Jules Verne

--Que faut-il faire? demanda Kennedy.

--Laisse ton fusil de côté.

--Voilà, fit le chasseur en déposant son arme.

--Peux-tu soutenir dans les bras cent cinquante livres de lest?

--Plus encore.

--Non, cela suffira. »

Et des sacs de sable furent empilés par le docteur entre les bras de Kennedy.

« Tiens-toi à l'arrière de la nacelle, et sois prêt à jeter ce lest d'un seul coup. Mais, sur ta vie! ne le fais pas avant mon ordre!

--Sois tranquille!

--Sans cela, nous manquerions Joe, et il serait perdu!

--Compte sur moi! »

Le Victoria dominait presque alors la troupe des cavaliers qui s'élançaient bride abattue sur les pas de Joe Le docteur, à l'avant de la nacelle, tenait l'échelle déployée, prêt à la lancer au moment voulu. Joe avait maintenu sa distance entre ses poursuivants et lui, cinquante pieds environ. Le Victoria les dépassa.

« Attention! dit Samuel à Kennedy.

--Je suis prêt.

--Joe! garde à toi!... » cria le docteur de sa voix retentissante en jetant l'échelle, dont les premiers échelons soulevèrent la poussière du sol.

A l'appel du docteur, Joe, sans arrêter son cheval, s'était retourné; l'échelle arriva près de lui, et au moment où il s'y accrochait

« Jette, cria le docteur à Kennedy.

--C'est fait »

Et le Victoria, délesté d'un poids supérieur à celui de Joe, s'éleva à cent cinquante pieds dans les airs.

Joe se cramponna fortement à l'échelle pendant les vastes oscillations qu'elle eut à décrire; puis faisant un geste indescriptible aux Arabes, et grimpant avec l'agilité d'un clown, il arriva jusqu'à ses compagnons qui le reçurent dans leurs bras.

Les Arabes poussèrent un cri de surprise et de rage. Le fugitif venait de leur être enlevé au vol, et le Victoria s'éloignait rapidement.

« Mon maître! Monsieur Dick! » avait dit Joe.

Et succombant à l'émotion, à la fatigue, il s'était évanoui, pendant que Kennedy, presque en délire, s'écriait:

« Sauvé! sauvé!

--Parbleu! » fit le docteur, qui avait repris sa tranquille impassibilité.

Joe était presque nu; ses bras ensanglantés, son corps couvert de meurtrissures, tout cela disait ses souffrances. Le docteur pansa ses blessures et le coucha sous la tente.

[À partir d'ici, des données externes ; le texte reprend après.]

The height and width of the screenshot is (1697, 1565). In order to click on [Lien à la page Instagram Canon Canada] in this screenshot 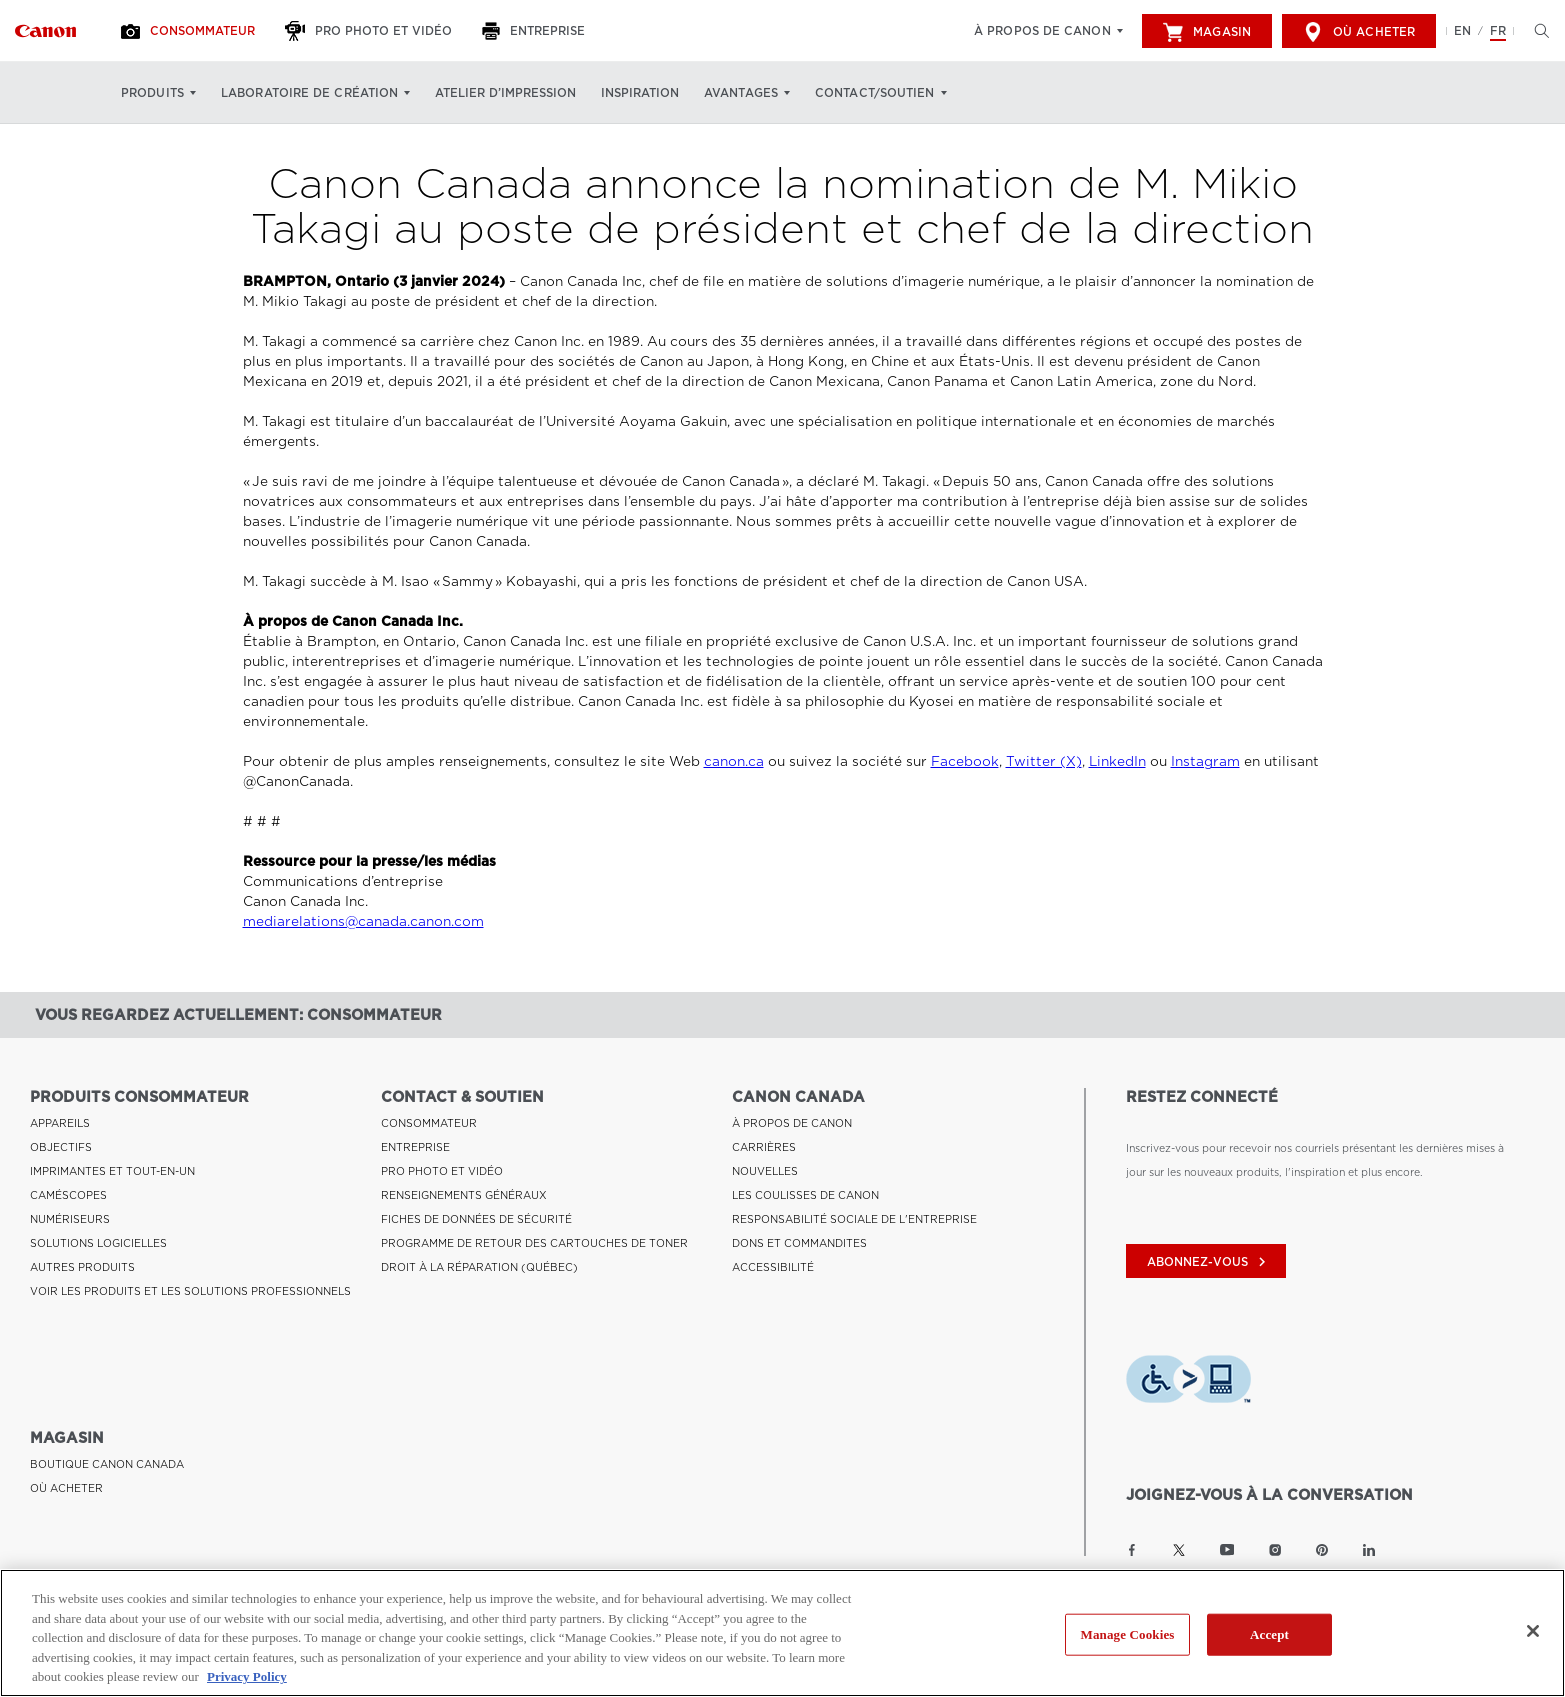 , I will do `click(1275, 1550)`. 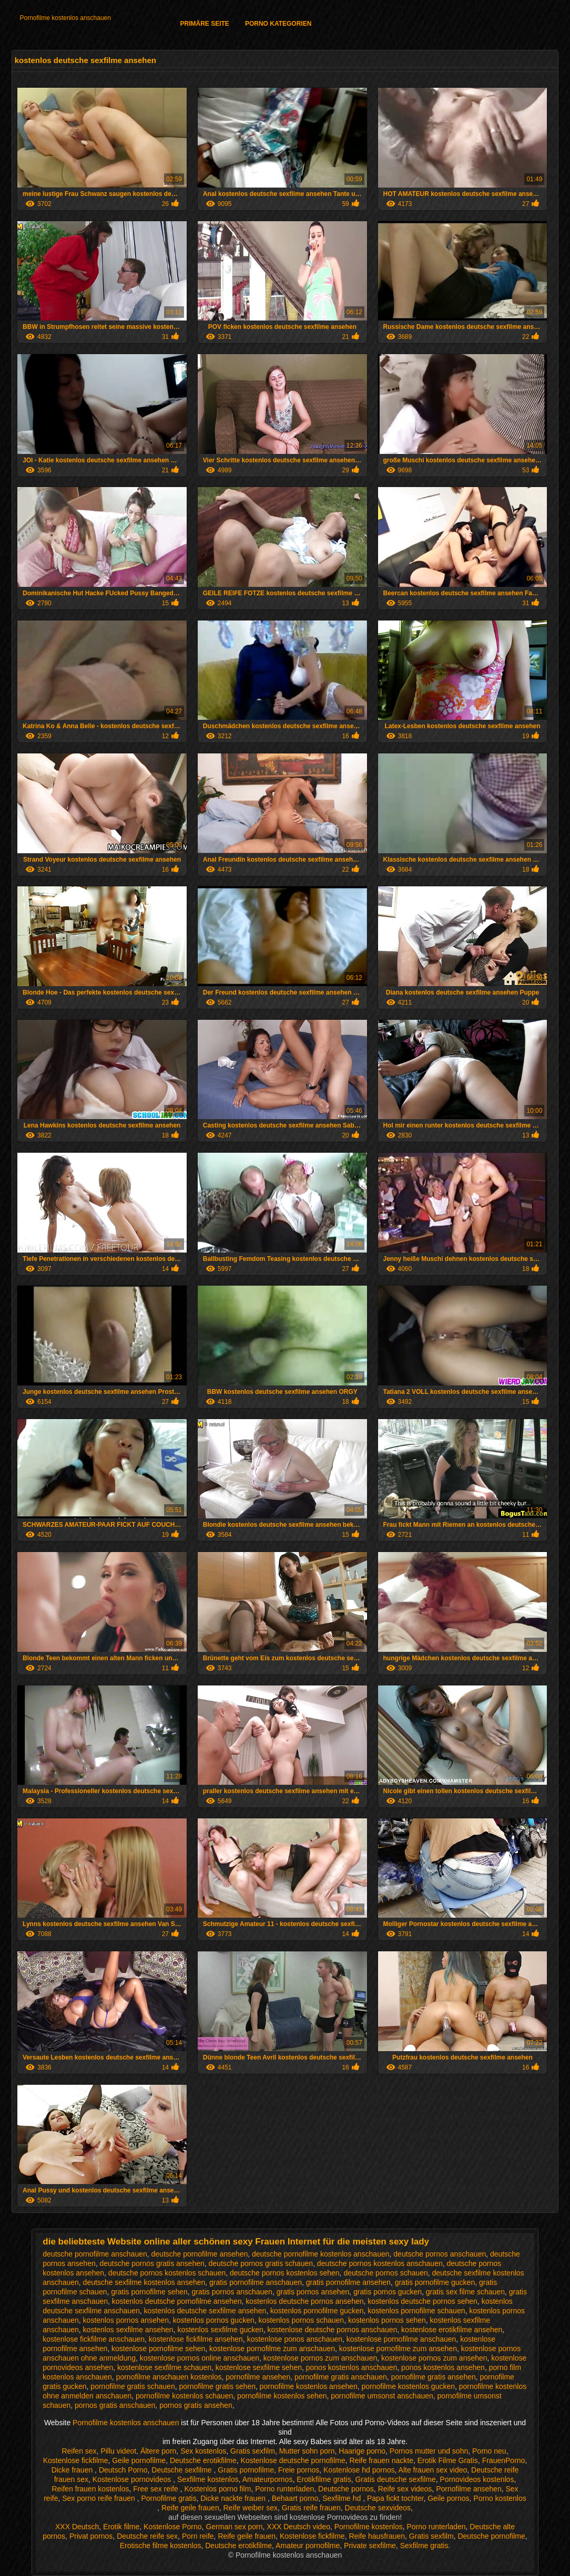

Joe revint bientôt de son évanouissement, et demanda un verre d'eau-de-vie, que le docteur ne crut pas devoir lui refuser, Joe n'étant pas un homme à traiter comme tout le monde. Après avoir bu, il serra la main de ses deux compagnons et se déclara prêt à raconter son histoire.

Mais on ne lui permit pas de parler, et le brave garçon retomba dans un profond sommeil, dont il paraissait avoir grand besoin.

Le Victoria prenait alors une ligne oblique vers l'ouest. Sous les efforts d'un vent excessif, il revit la lisière du désert épineux, au-dessus des palmiers courbés ou arrachés par la tempête; et après avoir fourni une marche de près de deux cents milles depuis l'enlèvement de Joe, il dépassa vers le soir le dixième degré de longitude.

CHAPITRE XXXVII

La route de l'ouest.--Le réveil de Joe.--Son entêtement.--Fin de l'histoire de Joe.--Tagelel.--Inquiétudes de Kennedy.--Route au nord.--Une nuit prés d'Agbadès.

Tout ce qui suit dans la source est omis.